Elsewhere, EBITDA was down 28.8% year-on-year from €12.7m in 2019 to €9m in 2020. Profit also fell by nearly a quarter (24.8%) from €7.75m to €5.8m.
Bet-at-home has however made significant savings on marketing costs with fewer bonuses being taken by customers and the postponement of the 2020 European Championships coming into play.
Marketing expenses for Q1 2020 came in at €6.6m compared to €8.2m in Q1 2019.
Looking ahead to the remainder of 2020, Bet-at-home noted that it expected GGR to be between €120m and €132m for 2020.

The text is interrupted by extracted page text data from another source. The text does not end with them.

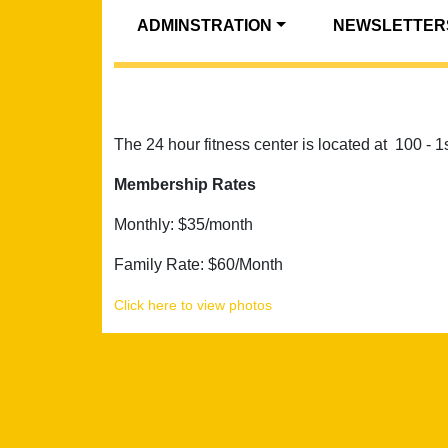
ADMINSTRATION
NEWSLETTER
The 24 hour fitness center is located at 100 - 
Membership Rates
Monthly: $35/month
Family Rate: $60/Month
Click here to view photos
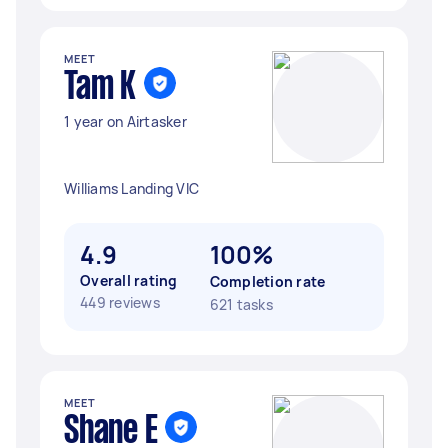
MEET
Tam K
1 year on Airtasker
Williams Landing VIC
4.9
100%
Overall rating
Completion rate
449 reviews
621 tasks
MEET
Shane E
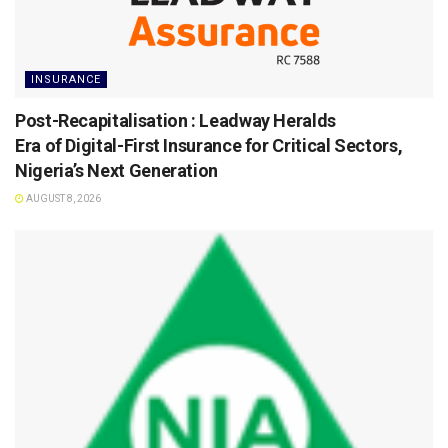
INSURANCE
Post-Recapitalisation : Leadway Heralds
Era of Digital-First Insurance for Critical Sectors,
Nigeria’s Next Generation
AUGUST 8, 2026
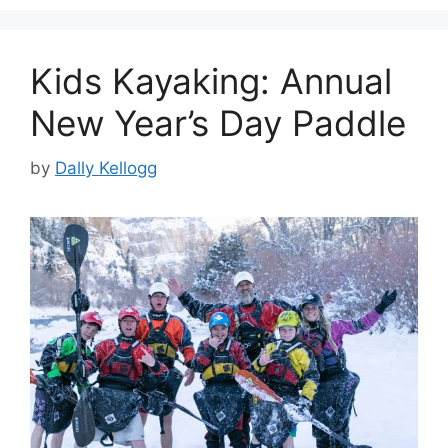
Kids Kayaking: Annual
New Year’s Day Paddle
by
Dally Kellogg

A statement read: “The decline in gross betting and gaming revenue compared to the 2019 financial year is attributable to the loss of essential parts of the Swiss market and the significant decline in the Polish market.
“A potential decline in revenues due to regulatory changes in Germany can currently not be estimated and is therefore not considered.”

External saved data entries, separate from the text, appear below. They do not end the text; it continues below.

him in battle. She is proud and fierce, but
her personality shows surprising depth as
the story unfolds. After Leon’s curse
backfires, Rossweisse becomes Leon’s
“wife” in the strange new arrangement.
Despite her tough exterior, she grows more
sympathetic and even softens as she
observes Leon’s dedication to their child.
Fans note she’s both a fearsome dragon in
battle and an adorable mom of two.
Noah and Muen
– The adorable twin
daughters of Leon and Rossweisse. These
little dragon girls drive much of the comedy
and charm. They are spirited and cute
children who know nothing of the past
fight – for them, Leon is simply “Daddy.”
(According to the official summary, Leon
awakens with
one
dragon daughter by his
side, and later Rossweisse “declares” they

Regulus Partners analyst Paul Leyland said: “In the medium term, Bet-at-home has a more nuanced risk profile. Poland and Switzerland have demonstrated the dangers of European .com exposure that may be significantly exacerbated by changes in Germany.
“Further, Bet-at-home is likely to be up against increasingly flexible competition from newer operators even in its .com markets, which is hard to confront with either R&D or marketing without growth. Bet-at-home’s short-term strengths can therefore be seen as structural weaknesses,” he added.